• SOURCE MATERIAL:
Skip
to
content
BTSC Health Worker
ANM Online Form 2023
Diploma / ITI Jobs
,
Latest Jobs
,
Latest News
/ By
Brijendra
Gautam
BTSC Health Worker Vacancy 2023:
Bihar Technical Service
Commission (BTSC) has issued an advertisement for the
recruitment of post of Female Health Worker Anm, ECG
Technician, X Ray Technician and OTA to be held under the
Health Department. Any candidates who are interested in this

• EXERCISE DETAILS: Copy all of the listing above exactly, please.

• SOLUTION:
Skip
to
content
BTSC Health Worker
ANM Online Form 2023
Diploma / ITI Jobs
,
Latest Jobs
,
Latest News
/ By
Brijendra
Gautam
BTSC Health Worker Vacancy 2023:
Bihar Technical Service
Commission (BTSC) has issued an advertisement for the
recruitment of post of Female Health Worker Anm, ECG
Technician, X Ray Technician and OTA to be held under the
Health Department. Any candidates who are interested in this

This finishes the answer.